27Le mécanisme analysé par Ricœur, l’instrumentalisation croisée de Fonction et de la sanction entre pouvoir religieux et pouvoir politique, semble se réaliser pleinement dans le texte paulinien et sa réception. Si cela est indéniable, cela provient en partie d’un déficit herméneutique : on a oublié combien la parénèse de Paul est contextuelle. Or ici l’apôtre prend position par rapport à des mouvements séditieux au sein de l’Église romaine qui risquent de jeter un discrédit sur ce qui n’était encore qu’une secte récente d’origine juive. Grave méprise que de vouloir tirer de ces admonitions ponctuelles une théorie complète des relations entre les Églises et l’État, surtout si l’on tient compte de l’hypertrophie de l’État moderne. Après tout, « l’interface » entre le citoyen et l’autorité civile a longtemps été fort réduit : il se résumait, grosso modo, aux seuls domaines de l’impôt et du service militaire. Depuis la fin de l’Ancien Régime, avec la nouvelle privatisation de la religion, l’État a pris en charge des domaines naguère investis par l’Église, tels que la santé et l’éducation (s’y ajoute de nos jours une quasi-religion inédite, celle de la sécurité).
28Voyons l’autre grand texte de référence, aux antipodes : le pouvoir y est assimilé à l’Antéchrist. Jean, le visionnaire de l’île de Patmos, décrit une mondialisation avant la lettre. Le chapitre 13 de l’Apocalypse dénonce la domination mercantile de la Bête. « Par ses manœuvres, tous, petits et grands, riches ou pauvres, libres et esclaves, se feront marquer sur la main droite ou sur le front, et nul ne pourra rien acheter ni vendre s’il n’est marqué au nom de la Bête ou au chiffre de son nom. C’est ici qu’il faut de la finesse ! Que l'homme doué d’esprit calcule le chiffre de la Bête : son chiffre, c’est 666 » (13,16.17)33. Les exégètes s’accordent pour supposer que le nombre de la bête se traduisait, pour les premiers auditeurs, par le nom de l’empereur Néron (selon l’ancienne technique d’interprétation appelée gématrie). Par ailleurs, d’autres textes de facture apocalyptique se trouvent dans le corpus johannique. L’influence dualiste du gnosticisme oriental y est nettement présente, ainsi les passages qui départagent le monde, et l’histoire du genre humain, entre « l’empire des enfants des ténèbres » et celui des « enfants de lumière ».

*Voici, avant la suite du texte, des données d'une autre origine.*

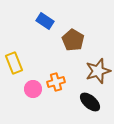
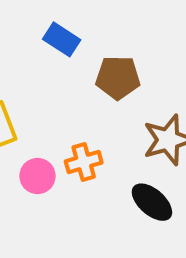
brown pentagon: (73, 40) -> (118, 78), turned -30

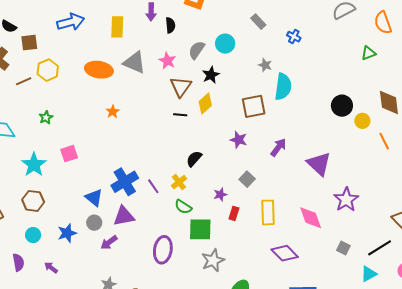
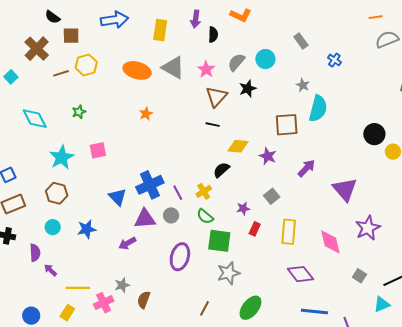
yellow diamond: (205, 104) -> (238, 146), moved, turned 40
gray circle: (94, 223) -> (171, 215), moved
purple arrow: (51, 268) -> (50, 270), moved

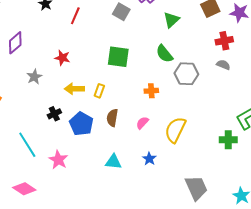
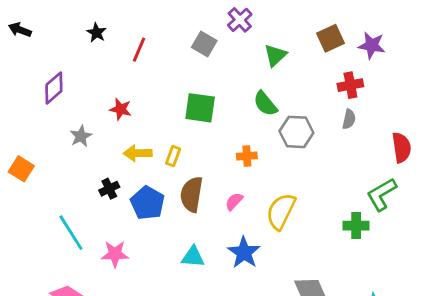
gray semicircle: (223, 65) -> (349, 119), turned 80
brown semicircle: (112, 118) -> (192, 194), size x1.4
blue star: (149, 159) -> (244, 253), size x1.6
pink star: (58, 160) -> (115, 254), turned -30

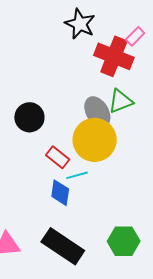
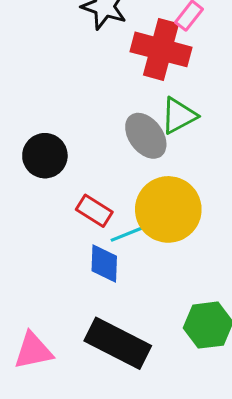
yellow circle: (95, 140) -> (168, 209), moved

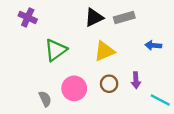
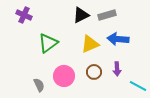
blue arrow: (153, 45) -> (118, 39), moved, size x1.5

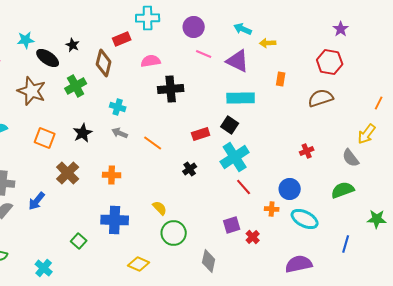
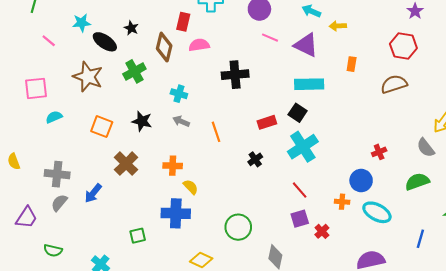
red rectangle: (122, 39) -> (183, 22), turned -54
pink semicircle: (151, 61) -> (199, 45), moved
black star: (83, 133) -> (142, 121), turned -30
orange line: (153, 143) -> (216, 132), turned 36
red cross: (307, 151) -> (379, 152), moved
red line: (244, 187) -> (300, 190), moved
yellow semicircle: (160, 208) -> (191, 187), moved
green square: (79, 241) -> (138, 236), turned 35

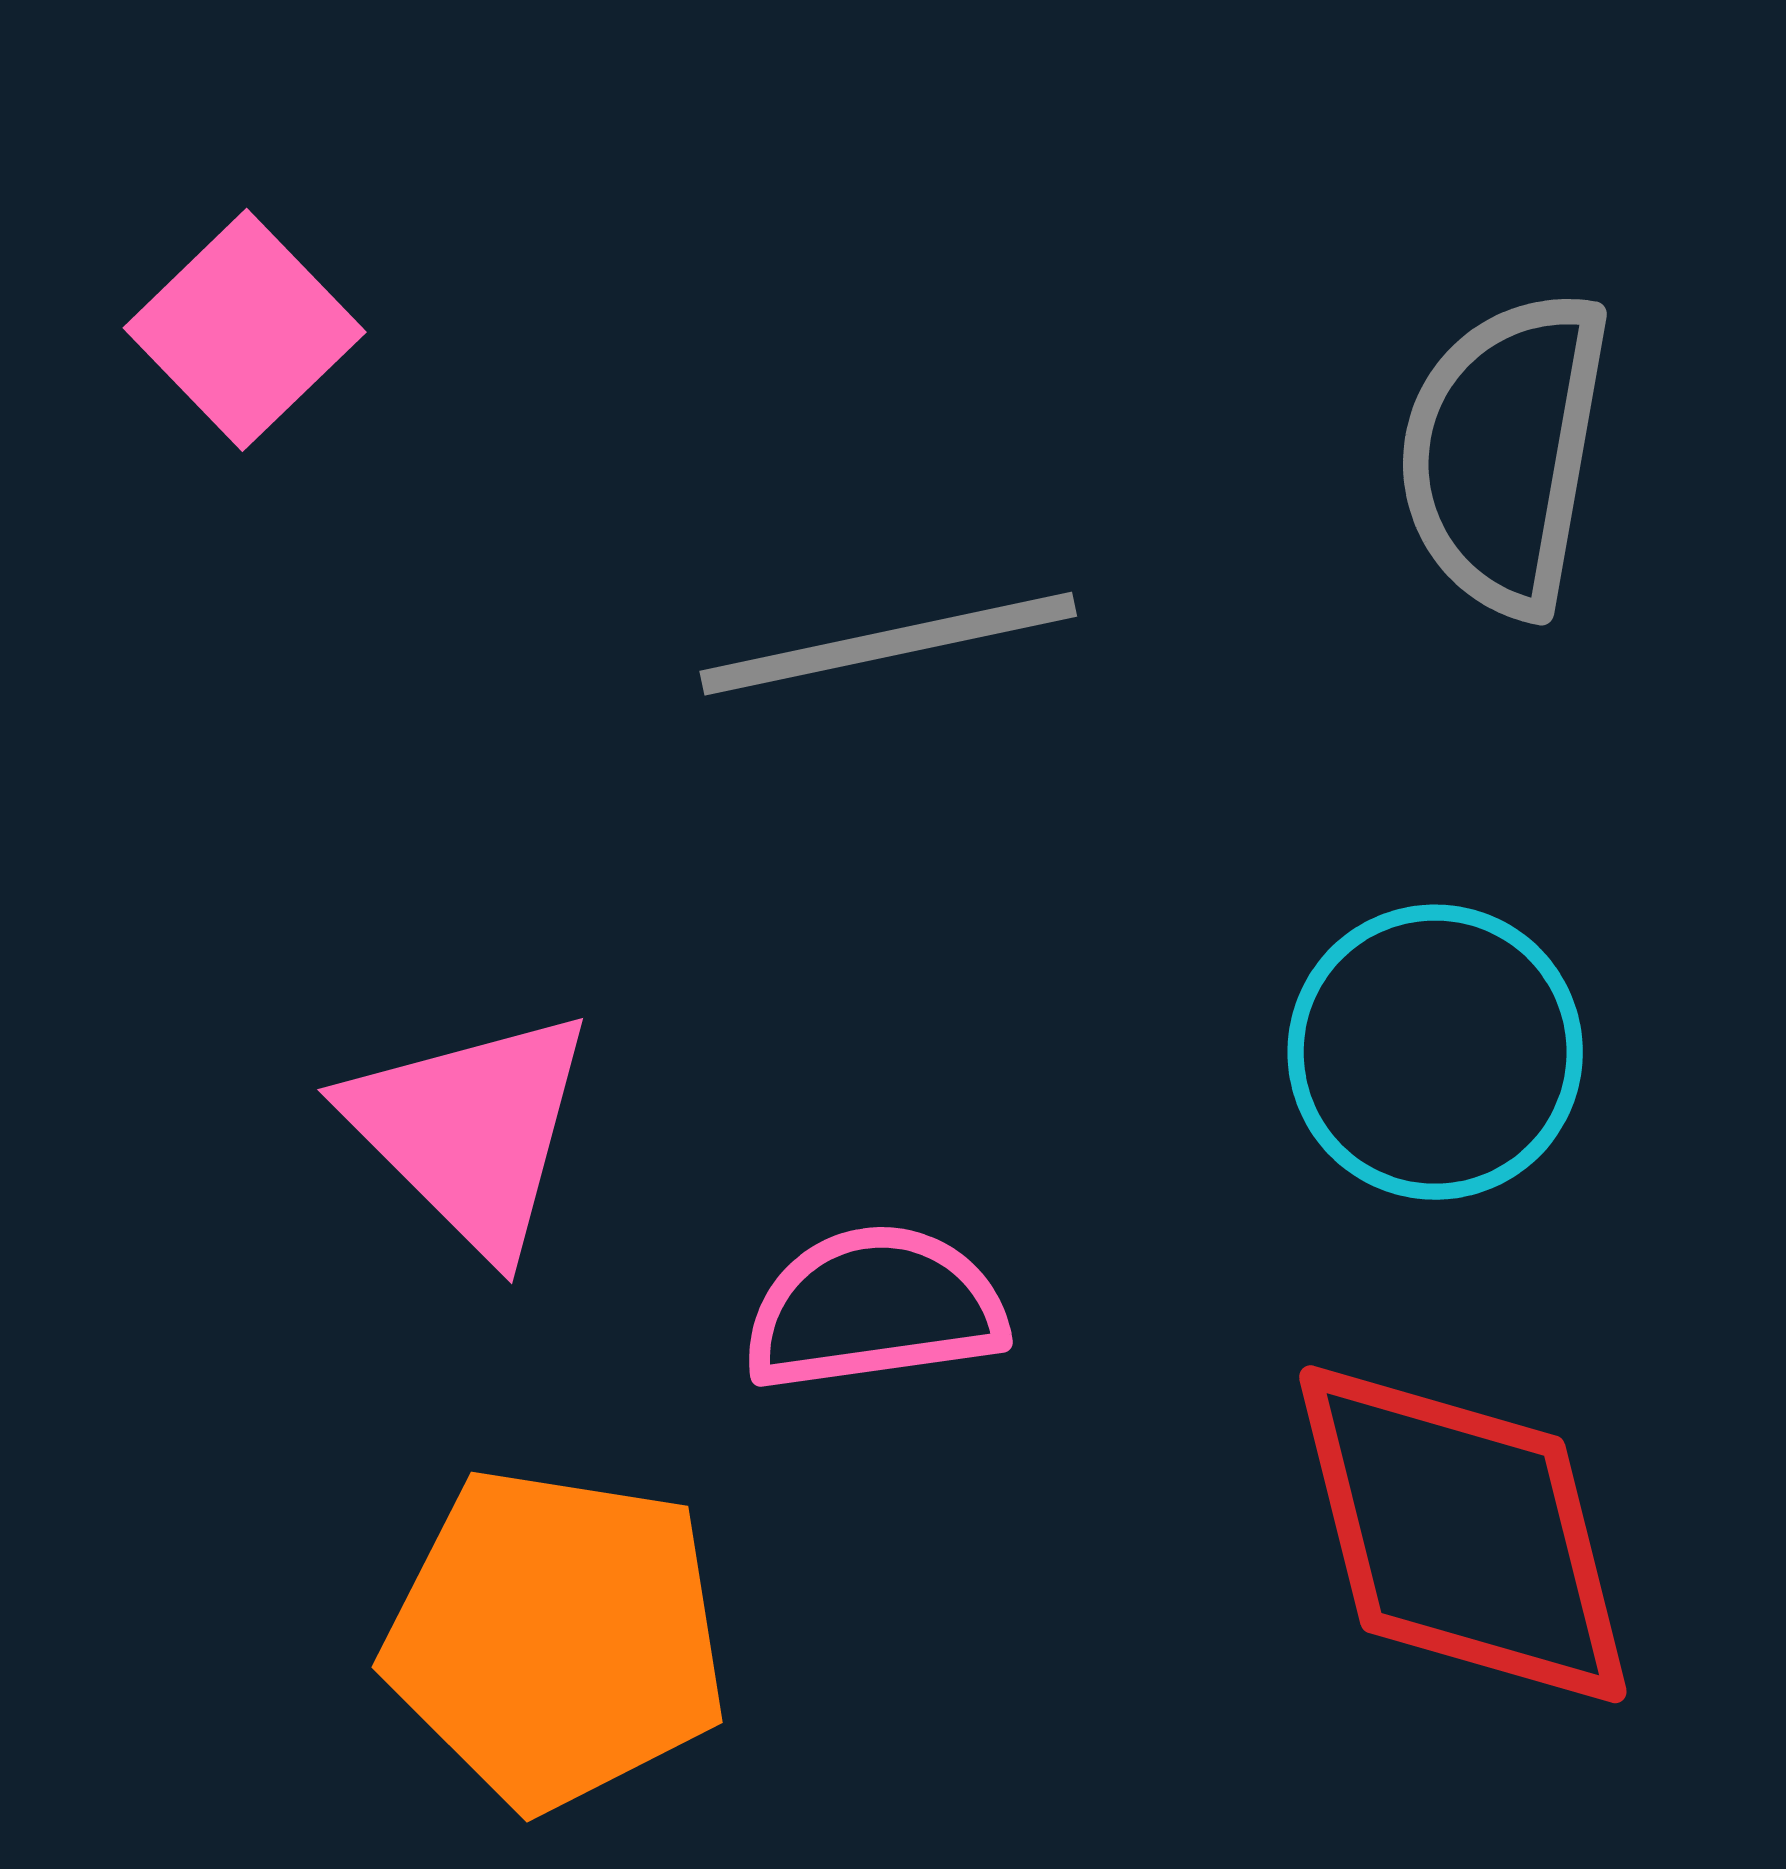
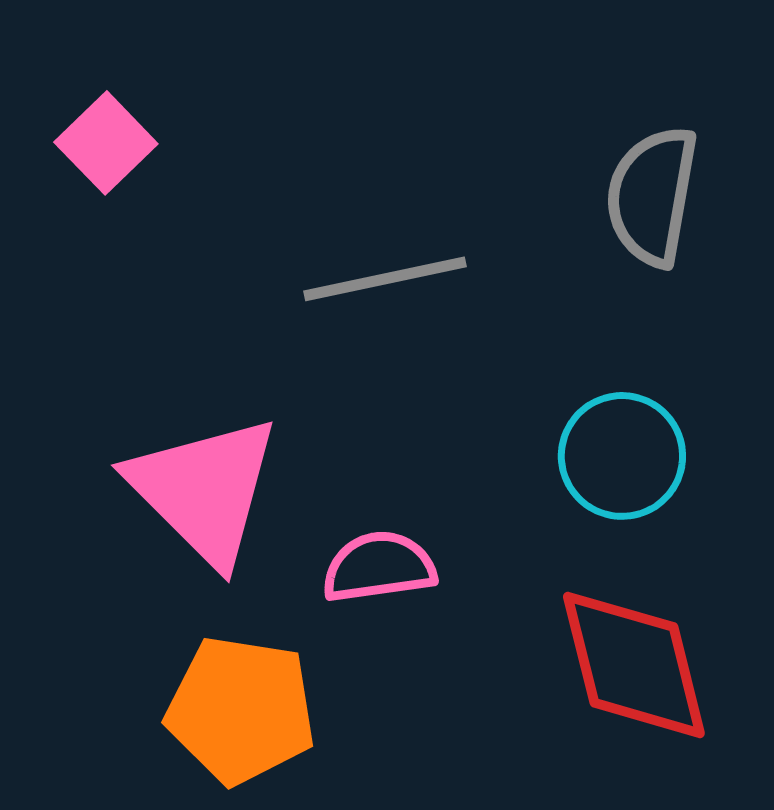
pink triangle: (471, 1131) -> (204, 490), size x1.4

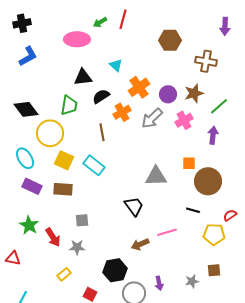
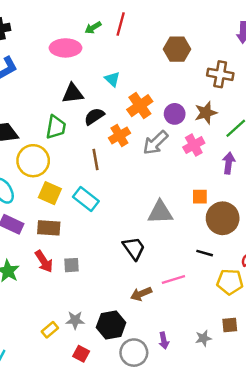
red arrow: (53, 237) -> (44, 261), moved
gray star: (77, 247) -> (75, 320), moved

29Nous savons que Jésus semblait opérer une stricte démarcation entre le pouvoir de Dieu et le pouvoir humain ; César a le droit d’exiger l’impôt. Quand, dans le récit de la passion selon Jean, Jésus comparaît devant Pilate, qui lui rappelle l’étendue de son propre pouvoir, Jésus rétorque : « Tu n’aurais sur moi aucun pouvoir s’il ne t’avait été donné » (19,22). Cela ne revient-il pas à reconnaître que le pouvoir politique – en l’occurrence, pouvoir sur la vie et la mort – a son fondement dans la volonté de Dieu, et que Dieu dès lors accorde un pouvoir légitime à des autorités qui ne le reconnaissent pas comme Dieu unique ? Voilà peut-être une clef pour comprendre le parti-pris paulinien exprimé en Romains 13. La finalité du pouvoir politique, l’apôtre veut croire qu’elle est le bien des sujets, plus précisément la protection des honnêtes gens et son corollaire, la répression de ceux qui font le mal. La visée, même si elle s’appuie sur la coercition (le glaive !) demeure la justice. Paul semble plaider pour une veule subordination au statu quo, mais il convient de ne pas oublier que l'autorité, pour lui, n’a de sens que dans la mesure où elle a pour tâche d’instaurer un ordre juste. Et la fonction du pouvoir temporel, idéalement, est l’incitation au bien. « L’autorité est au service de Dieu pour t’inciter au bien. » La pax romana rassure (ou aveugle) l’apôtre, qui n’envisage pas l’hypothèse où l’État devient démoniaque, où il cesse de remplir les fonctions pour lesquelles Dieu l’a établi – ou encore : où il ne répond plus aux réquisits du contrat social, où il incite au mal et qualifie d’acceptables la corruption et le mensonge, la délation et jusqu’à la torture.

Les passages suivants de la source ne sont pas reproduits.